The report analized 500 disposals that the financial firms concluded between 2000 and 2017. In 2017, the companies that are part of the portfolios of private equity grew by 5.2%, while those who don’t have financial investors as shareholders had their turnover up 3.3%. According to Aifi’s annual survey, in 2018 the investments of private equity and venture capital funds in Italy, hit a peak of 9.78 billion euros. Early stage investments of venture capital funds amounted to 324 million for 110 companies in a trend that had been already shown in the BeBeez Venture Capital Report 2018 (available to readers of BeBeez News Premium 12 months, find out here how to subscribe for just 20 euros per month and read the BeBeez Reports and Insight Views).
After the first trading day, the shares of Nexi, the Italian paytech company, closed at 8.44 euros, down 6.22% (see here aprevious post by BeBeez).

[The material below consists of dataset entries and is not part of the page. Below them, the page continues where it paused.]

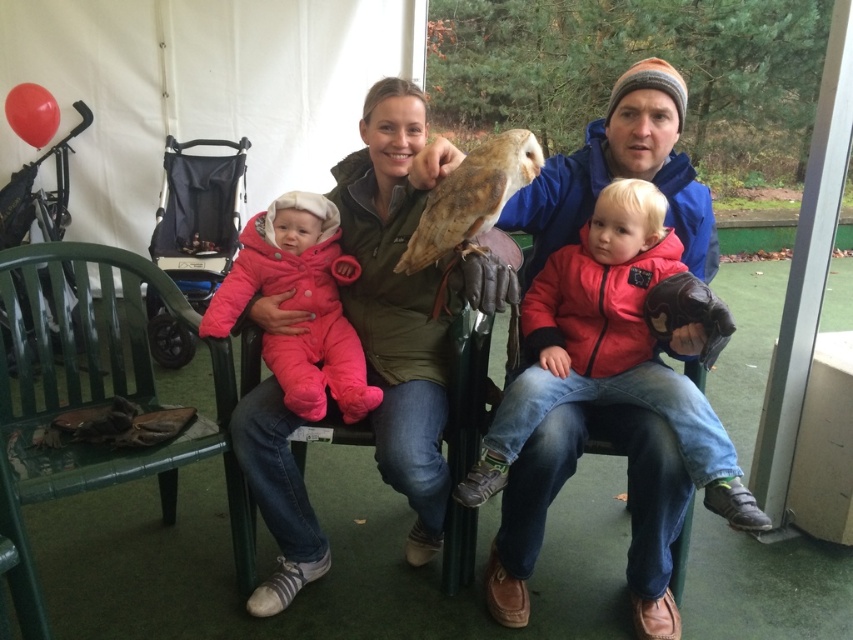 Question: Among these objects, which one is farthest from the camera?

Choices:
 (A) matte green jacket at center
 (B) brown feathered owl at center
 (C) dark gray fabric stroller at left

Answer: (C)

Question: Is matte green jacket at center smaller than dark gray fabric stroller at left?

Choices:
 (A) yes
 (B) no

Answer: (B)

Question: Does matte green jacket at center come in front of brown feathered owl at center?

Choices:
 (A) yes
 (B) no

Answer: (B)

Question: Among these objects, which one is nearest to the camera?

Choices:
 (A) blue fleece jacket at center
 (B) matte green jacket at center

Answer: (A)

Question: Which object is positioned farthest from the pink fleece snowsuit at center?

Choices:
 (A) brown feathered owl at center
 (B) dark gray fabric stroller at left

Answer: (B)

Question: Considering the relative positions of matte green jacket at center and blue fleece jacket at center in the image provided, where is matte green jacket at center located with respect to blue fleece jacket at center?

Choices:
 (A) above
 (B) below

Answer: (B)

The company listed 35.6% of its equity that may arrive to 40.9% if investors exercise the greenshoe option. The firms in charge of Nexi ipo set the price at 9 euros per share (see here a previous post by BeBeez and here another previous post by BeBeez). According to these figures, the enterprise value of Nexi is 7.3 billion euros. The initial price range was of 8.5-10.5 euros. For this ipo, Nexi launched a capital increase of aabout 700 million. Advent International, Bain Capital, and Clessidra sold 125 million shares in the company, remaining with a 62% stake while Banco BPM, Banca Popolare di Sondrio, Banca di Cividale, Credito Valtellinese, and Iccrea Banca will dispose 21 million shares. Paolo Bertoluzzo, the ceo of Nexi, said that the company is not negotiating for m&a transactions now, but it would consider opportunities.
Macquarie Infrastructure and Real Assets expects to receive by the end of May the non-binding offers for Renvico, a renewable energy company (see here a previous post by BeBeez). The enterprise value is in the region of 400 million euros for an equity value of 150 million. The dossier could be of interest to Erg, A2A, Engie, and to sector funds likeQuercus and Tages. Renvico has assets in France with a 50/50 joint venture with KKR, that, according to rumours, has not yet decided whether to sell its stake.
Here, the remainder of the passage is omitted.